> [PROBLEM REQUIREMENTS]
Please return every line of the listing. Keep each one exact.

::: EXTRACTED ENTRIES :::

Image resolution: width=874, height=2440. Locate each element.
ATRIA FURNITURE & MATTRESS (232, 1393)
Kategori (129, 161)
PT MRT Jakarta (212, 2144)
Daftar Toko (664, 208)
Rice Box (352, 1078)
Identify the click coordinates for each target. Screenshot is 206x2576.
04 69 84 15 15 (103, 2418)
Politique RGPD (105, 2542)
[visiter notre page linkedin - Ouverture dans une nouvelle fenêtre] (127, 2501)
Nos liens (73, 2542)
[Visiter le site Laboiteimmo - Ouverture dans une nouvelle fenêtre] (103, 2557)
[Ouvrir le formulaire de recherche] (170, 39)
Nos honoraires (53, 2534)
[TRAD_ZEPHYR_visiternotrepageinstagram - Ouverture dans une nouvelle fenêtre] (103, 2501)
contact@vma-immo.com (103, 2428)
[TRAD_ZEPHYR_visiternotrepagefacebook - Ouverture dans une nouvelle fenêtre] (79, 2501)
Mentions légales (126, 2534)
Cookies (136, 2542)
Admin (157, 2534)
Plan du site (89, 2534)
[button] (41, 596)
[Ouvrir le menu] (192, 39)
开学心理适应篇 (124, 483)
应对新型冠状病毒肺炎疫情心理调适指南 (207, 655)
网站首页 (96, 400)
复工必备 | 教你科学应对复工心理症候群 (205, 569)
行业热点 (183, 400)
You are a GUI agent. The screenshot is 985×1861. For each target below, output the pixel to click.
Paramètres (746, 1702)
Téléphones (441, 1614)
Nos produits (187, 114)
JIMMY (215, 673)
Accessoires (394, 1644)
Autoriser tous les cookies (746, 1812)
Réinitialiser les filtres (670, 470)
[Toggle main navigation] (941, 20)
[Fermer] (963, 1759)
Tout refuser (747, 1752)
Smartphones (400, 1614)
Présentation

:::

> [WRITTEN RESPONSE]
Image resolution: width=874, height=2440. Locate each element.
ATRIA FURNITURE & MATTRESS (232, 1393)
Kategori (129, 161)
PT MRT Jakarta (212, 2144)
Daftar Toko (664, 208)
Rice Box (352, 1078)
Identify the click coordinates for each target. Screenshot is 206x2576.
04 69 84 15 15 (103, 2418)
Politique RGPD (105, 2542)
[visiter notre page linkedin - Ouverture dans une nouvelle fenêtre] (127, 2501)
Nos liens (73, 2542)
[Visiter le site Laboiteimmo - Ouverture dans une nouvelle fenêtre] (103, 2557)
[Ouvrir le formulaire de recherche] (170, 39)
Nos honoraires (53, 2534)
[TRAD_ZEPHYR_visiternotrepageinstagram - Ouverture dans une nouvelle fenêtre] (103, 2501)
contact@vma-immo.com (103, 2428)
[TRAD_ZEPHYR_visiternotrepagefacebook - Ouverture dans une nouvelle fenêtre] (79, 2501)
Mentions légales (126, 2534)
Cookies (136, 2542)
Admin (157, 2534)
Plan du site (89, 2534)
[button] (41, 596)
[Ouvrir le menu] (192, 39)
开学心理适应篇 (124, 483)
应对新型冠状病毒肺炎疫情心理调适指南 (207, 655)
网站首页 (96, 400)
复工必备 | 教你科学应对复工心理症候群 (205, 569)
行业热点 (183, 400)
You are a GUI agent. The screenshot is 985×1861. For each target below, output the pixel to click.
Paramètres (746, 1702)
Téléphones (441, 1614)
Nos produits (187, 114)
JIMMY (215, 673)
Accessoires (394, 1644)
Autoriser tous les cookies (746, 1812)
Réinitialiser les filtres (670, 470)
[Toggle main navigation] (941, 20)
[Fermer] (963, 1759)
Tout refuser (747, 1752)
Smartphones (400, 1614)
Présentation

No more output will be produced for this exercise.